YOUR OBJECTIVE – Make an exact copy of the records, leaving out the images.

INPUT DATA –
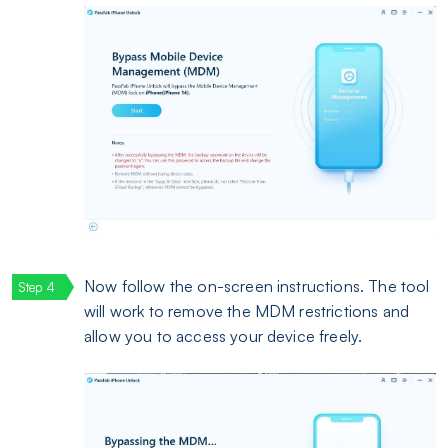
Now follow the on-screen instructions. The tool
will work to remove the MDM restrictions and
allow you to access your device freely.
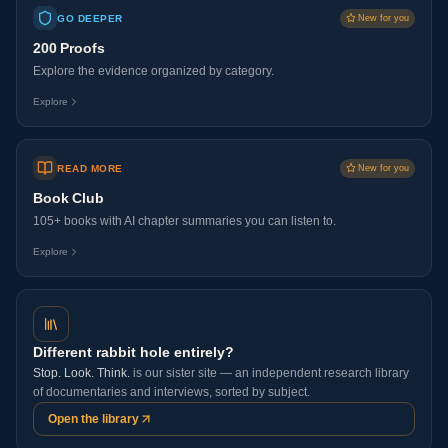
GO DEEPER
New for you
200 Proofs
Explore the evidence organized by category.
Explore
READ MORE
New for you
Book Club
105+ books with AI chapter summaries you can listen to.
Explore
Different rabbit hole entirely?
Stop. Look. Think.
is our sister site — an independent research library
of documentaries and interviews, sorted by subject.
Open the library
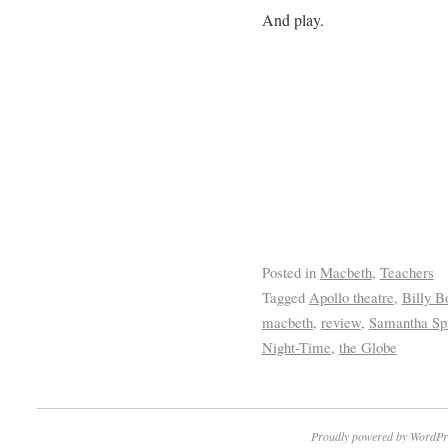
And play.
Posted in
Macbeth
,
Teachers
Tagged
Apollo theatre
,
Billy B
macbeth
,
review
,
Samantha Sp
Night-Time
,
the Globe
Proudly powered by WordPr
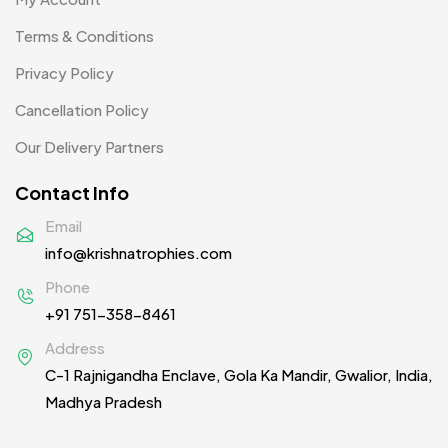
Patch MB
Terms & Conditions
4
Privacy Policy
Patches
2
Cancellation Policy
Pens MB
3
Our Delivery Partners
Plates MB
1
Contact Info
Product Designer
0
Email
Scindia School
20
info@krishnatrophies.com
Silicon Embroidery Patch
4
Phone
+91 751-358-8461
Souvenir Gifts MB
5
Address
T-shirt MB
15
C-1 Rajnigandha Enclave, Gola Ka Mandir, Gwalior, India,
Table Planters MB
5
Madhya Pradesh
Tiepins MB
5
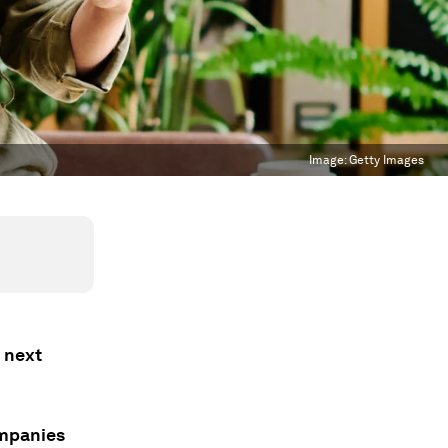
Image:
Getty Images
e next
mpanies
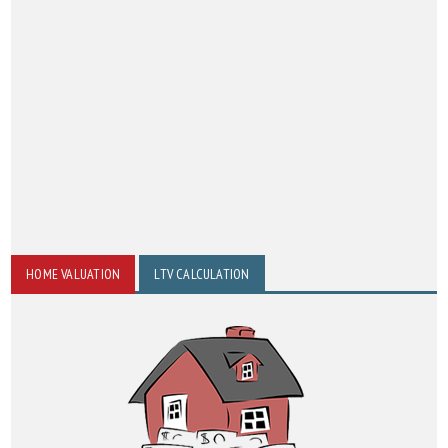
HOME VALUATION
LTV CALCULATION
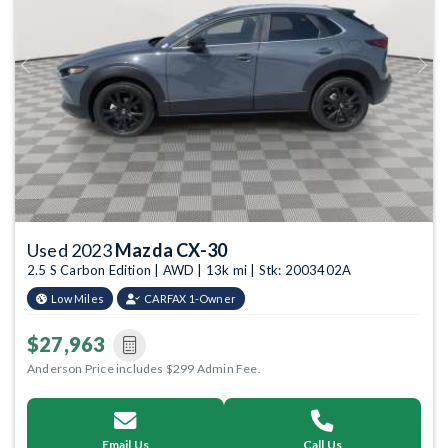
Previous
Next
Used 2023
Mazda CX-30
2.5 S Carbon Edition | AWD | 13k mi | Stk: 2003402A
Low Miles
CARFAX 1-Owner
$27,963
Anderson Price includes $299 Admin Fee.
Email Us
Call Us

PROBLEM SOLUTION –
Now follow the on-screen instructions. The tool
will work to remove the MDM restrictions and
allow you to access your device freely.
GO DEEPER
New for you
200 Proofs
Explore the evidence organized by category.
Explore
READ MORE
New for you
Book Club
105+ books with AI chapter summaries you can listen to.
Explore
Different rabbit hole entirely?
Stop. Look. Think.
is our sister site — an independent research library
of documentaries and interviews, sorted by subject.
Open the library
And play.
Posted in
Macbeth
,
Teachers
Tagged
Apollo theatre
,
Billy B
macbeth
,
review
,
Samantha Sp
Night-Time
,
the Globe
Proudly powered by WordPr
Patch MB
Terms & Conditions
4
Privacy Policy
Patches
2
Cancellation Policy
Pens MB
3
Our Delivery Partners
Plates MB
1
Contact Info
Product Designer
0
Email
Scindia School
20
info@krishnatrophies.com
Silicon Embroidery Patch
4
Phone
+91 751-358-8461
Souvenir Gifts MB
5
Address
T-shirt MB
15
C-1 Rajnigandha Enclave, Gola Ka Mandir, Gwalior, India,
Table Planters MB
5
Madhya Pradesh
Tiepins MB
5
Image:
Getty Images
e next
mpanies
HOME VALUATION
LTV CALCULATION
Previous
Next
Used 2023
Mazda CX-30
2.5 S Carbon Edition | AWD | 13k mi | Stk: 2003402A
Low Miles
CARFAX 1-Owner
$27,963
Anderson Price includes $299 Admin Fee.
Email Us
Call Us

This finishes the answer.